Curles Neck Plantation (also known as Curles Neck Farm) is located between State Route 5 and the north bank of the James River in the Varina district of Henrico County, Virginia. One of the great James River Plantations, Curles Neck has remained in active use for almost 400 years and remains a privately owned working farm which is not currently open to the public.
As "Curles Neck Farm", a 5600-acre property was listed on the U.S. National Register of Historic Places in 2009.
In November 1635, a year after the formal designation of Henrico County as one of 8 shires (or counties) in the Virginia Colony, a land patent for 750 acres (3.0 km2) was granted to Captain Thomas Harris, who had apparently served under Sir Thomas Dale. The tobacco farm was referred to by early settlers as "Longfield", but soon thereafter became known as Curles Neck. Captain Harris served in the House of Burgesses at Jamestown as a Burgess for Curles Neck.
The source of the name Curles Neck is unknown. Many people thought that the name derived from the meandering sweeping curves of the tidal James River in the area, which can clearly be seen by map.

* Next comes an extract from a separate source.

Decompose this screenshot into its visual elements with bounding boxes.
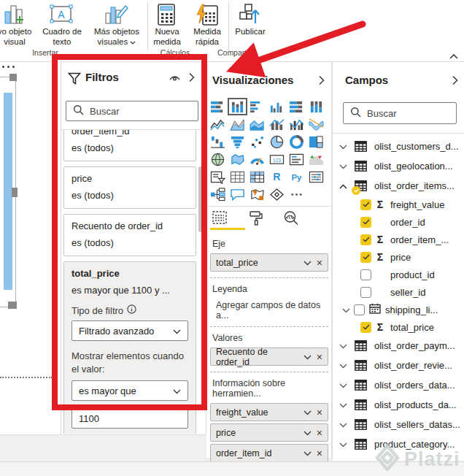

However, the family name of Curle is recorded in various grants over a span of one hundred years in the books at the State Land Registry Office. A prominent representative of that family was the patriot Wilson Roscow Curle of the Revolutionary era.
In the early 1670s, the property was owned by Nathaniel Bacon. The colonists in outlying locations such as those in Henrico and the Northern Neck came into conflict with the Colony's Royal Governor, Sir William Berkeley over taking reprisal action for alleged thefts by the Native Americans. In 1676, the tension erupted into a conflict between the colonists known as Bacon's Rebellion. Governor Berkeley was forced to retreat from Jamestown to the join loyalists on the Eastern Shore. Bacon fell ill and died in Gloucester, and the rebellion fell apart. In the aftermath, two dozen colonists were tried and hanged by Governor Berkeley. After Nathaniel Bacon was found guilty of treason post-mortem, his property was confiscated by the Crown, and later resold to William Randolph.